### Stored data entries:
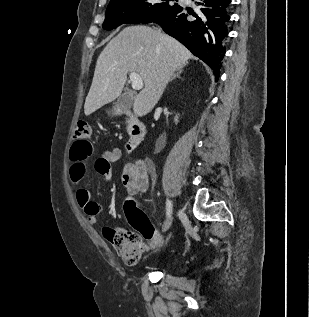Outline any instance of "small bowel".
<instances>
[{
    "instance_id": "c3829d8e",
    "label": "small bowel",
    "mask_w": 309,
    "mask_h": 317,
    "mask_svg": "<svg viewBox=\"0 0 309 317\" xmlns=\"http://www.w3.org/2000/svg\"><path fill=\"white\" fill-rule=\"evenodd\" d=\"M91 152L85 151L83 147L76 150V155L71 154V165L69 168V179L75 186L79 185L84 178L88 162L87 157ZM121 157V150L113 148L102 152L101 156L95 161V170L101 174L106 181L112 178L111 164L118 161ZM122 185L129 194H137L146 191L148 187V173L146 164L137 160L128 163L122 173ZM75 200L81 207L91 224L96 222L97 216L101 213V205L92 199L88 188H78L75 193Z\"/></svg>"
}]
</instances>
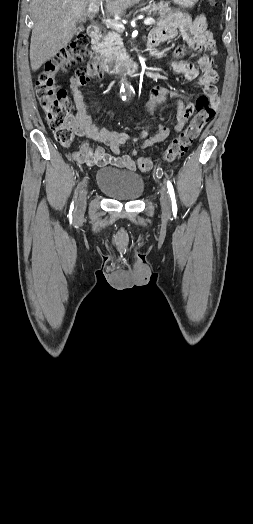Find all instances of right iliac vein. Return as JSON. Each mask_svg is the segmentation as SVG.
<instances>
[{"mask_svg":"<svg viewBox=\"0 0 253 524\" xmlns=\"http://www.w3.org/2000/svg\"><path fill=\"white\" fill-rule=\"evenodd\" d=\"M86 198H87V181H85V184L77 200L76 211H75L77 217H81L85 212Z\"/></svg>","mask_w":253,"mask_h":524,"instance_id":"63e3f726","label":"right iliac vein"}]
</instances>
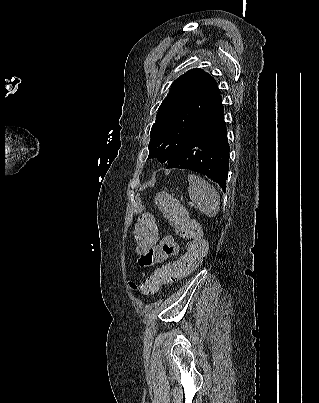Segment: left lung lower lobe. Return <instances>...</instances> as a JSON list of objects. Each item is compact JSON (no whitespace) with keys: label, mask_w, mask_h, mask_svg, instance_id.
<instances>
[{"label":"left lung lower lobe","mask_w":319,"mask_h":403,"mask_svg":"<svg viewBox=\"0 0 319 403\" xmlns=\"http://www.w3.org/2000/svg\"><path fill=\"white\" fill-rule=\"evenodd\" d=\"M229 151L219 95L193 126L187 140L170 159L166 168L197 171L211 178L226 191Z\"/></svg>","instance_id":"1"}]
</instances>
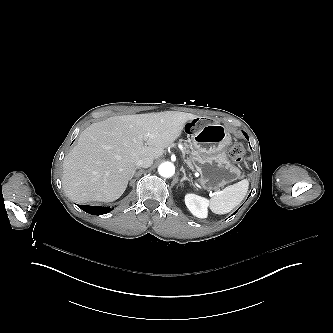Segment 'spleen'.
<instances>
[{
	"label": "spleen",
	"mask_w": 333,
	"mask_h": 333,
	"mask_svg": "<svg viewBox=\"0 0 333 333\" xmlns=\"http://www.w3.org/2000/svg\"><path fill=\"white\" fill-rule=\"evenodd\" d=\"M248 180L229 185L220 190L216 195L209 198V209L214 214H226L237 207L248 192Z\"/></svg>",
	"instance_id": "obj_1"
}]
</instances>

### ASSIGNED TASK:
The records above are to be copied exactly, with no pictures carried over.

### EXERCISE RESPONSE:
Outline any instance of "small bowel".
<instances>
[{
    "instance_id": "c3829d8e",
    "label": "small bowel",
    "mask_w": 309,
    "mask_h": 317,
    "mask_svg": "<svg viewBox=\"0 0 309 317\" xmlns=\"http://www.w3.org/2000/svg\"><path fill=\"white\" fill-rule=\"evenodd\" d=\"M91 152L85 151L83 147L76 150V155L71 154V165L69 168V179L75 186L79 185L84 178L88 162L87 157ZM121 157V150L113 148L102 152L101 156L95 161V170L101 174L106 181L112 178L111 164L118 161ZM122 185L129 194H137L146 191L148 187V173L146 164L137 160L128 163L122 173ZM75 200L81 207L91 224L96 222L97 216L101 213V205L92 199L88 188H78L75 193Z\"/></svg>"
}]
</instances>
Find all instances of right iliac vein. Return as JSON. Each mask_svg is the segmentation as SVG.
<instances>
[{"mask_svg":"<svg viewBox=\"0 0 253 524\" xmlns=\"http://www.w3.org/2000/svg\"><path fill=\"white\" fill-rule=\"evenodd\" d=\"M86 198H87V181H85V184L77 200L76 211H75L77 217H81L85 212Z\"/></svg>","mask_w":253,"mask_h":524,"instance_id":"63e3f726","label":"right iliac vein"}]
</instances>
Segment: left lung lower lobe. Return <instances>...</instances> as a JSON list of objects. Each item is compact JSON (no whitespace) with keys: label, mask_w, mask_h, mask_svg, instance_id.
<instances>
[{"label":"left lung lower lobe","mask_w":319,"mask_h":403,"mask_svg":"<svg viewBox=\"0 0 319 403\" xmlns=\"http://www.w3.org/2000/svg\"><path fill=\"white\" fill-rule=\"evenodd\" d=\"M229 151L219 95L193 126L187 140L170 159L166 168L197 171L211 178L226 191Z\"/></svg>","instance_id":"1"}]
</instances>
Segment 'spleen'.
<instances>
[{
	"label": "spleen",
	"mask_w": 333,
	"mask_h": 333,
	"mask_svg": "<svg viewBox=\"0 0 333 333\" xmlns=\"http://www.w3.org/2000/svg\"><path fill=\"white\" fill-rule=\"evenodd\" d=\"M248 180L229 185L220 190L216 195L209 198V209L214 214H226L237 207L248 192Z\"/></svg>",
	"instance_id": "obj_1"
}]
</instances>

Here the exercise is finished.